The cost of coping can be high, the cost of death is total.  You learn to grow strong in the broken places.  Our gods do not hide their scars.  Thor has a whetstone stuck in his head, Tyr did not regain his sword arm, and the High One valued his learning too much to begrudge the loss of his eye.  Scars are badges of honour, they are only worn by survivors.  Those who bear the scars, from whatever wyrd wove for you , understand the cost of survival.  It falls to those of us who have grown grey enough to learned to break free of the coping mechanisms we could no longer afford.

Egil watched his world end, again and again, yet he lived on.  Many have known, or will come to know, how it is to lose everything.  What next?  Well, our ancestors lived in this world every day.

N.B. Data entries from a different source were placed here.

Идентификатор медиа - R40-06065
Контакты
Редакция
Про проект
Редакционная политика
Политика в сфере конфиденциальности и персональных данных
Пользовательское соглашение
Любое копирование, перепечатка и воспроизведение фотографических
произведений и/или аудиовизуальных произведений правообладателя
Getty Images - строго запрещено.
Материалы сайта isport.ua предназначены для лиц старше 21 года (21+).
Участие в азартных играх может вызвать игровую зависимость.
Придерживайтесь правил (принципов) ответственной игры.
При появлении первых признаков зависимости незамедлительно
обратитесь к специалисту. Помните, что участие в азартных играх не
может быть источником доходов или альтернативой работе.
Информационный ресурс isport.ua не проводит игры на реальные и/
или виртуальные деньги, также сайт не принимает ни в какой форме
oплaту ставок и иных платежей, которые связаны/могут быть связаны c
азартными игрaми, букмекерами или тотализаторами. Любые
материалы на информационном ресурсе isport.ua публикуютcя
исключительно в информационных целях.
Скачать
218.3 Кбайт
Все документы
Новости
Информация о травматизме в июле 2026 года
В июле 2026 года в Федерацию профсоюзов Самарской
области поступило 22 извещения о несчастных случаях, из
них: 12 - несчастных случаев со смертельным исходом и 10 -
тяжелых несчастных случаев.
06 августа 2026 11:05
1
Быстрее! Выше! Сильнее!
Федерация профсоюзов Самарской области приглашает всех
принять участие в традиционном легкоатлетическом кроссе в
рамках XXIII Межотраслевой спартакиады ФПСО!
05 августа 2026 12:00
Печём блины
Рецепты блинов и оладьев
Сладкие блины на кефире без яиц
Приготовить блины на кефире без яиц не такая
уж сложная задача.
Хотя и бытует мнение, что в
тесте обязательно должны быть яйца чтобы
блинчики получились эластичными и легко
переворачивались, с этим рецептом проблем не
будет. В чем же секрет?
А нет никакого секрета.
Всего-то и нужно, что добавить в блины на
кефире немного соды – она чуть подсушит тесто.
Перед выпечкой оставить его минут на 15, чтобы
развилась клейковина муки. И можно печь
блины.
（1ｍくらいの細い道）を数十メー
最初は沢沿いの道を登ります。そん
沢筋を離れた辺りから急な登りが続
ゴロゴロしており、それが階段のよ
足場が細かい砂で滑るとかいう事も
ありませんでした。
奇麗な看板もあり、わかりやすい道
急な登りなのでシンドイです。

76. Among Fitjung’s sons | saw I well-stocked folds,–
Now bear they the beggar’s staff;
Wealth is as swift | as a winking eye,
Of friends the falsest it is.

Health, wealth, family, relationships, status and position can all be taken from you tomorrow.  If your life remains, you cope.  Not always the pleasant solution, not always the sanest solution, but day by day, you stumble from the depths of having lost it all and one day look up to find you have built something that you….like.  Coping mechanisms get you through the worst times, but some of them will trap you in bad times unless you learn to put them away when you don’t need them.  Look to your community to help  you put away the dangerous coping mechanisms when their work is done, but do not hate them for keeping you alive.  Never regret survival.  Never forget what our ancestors taught us, no good can come from a corpse.  Living matters.  Those who survive can work on dealing with any side effects of what kept us alive.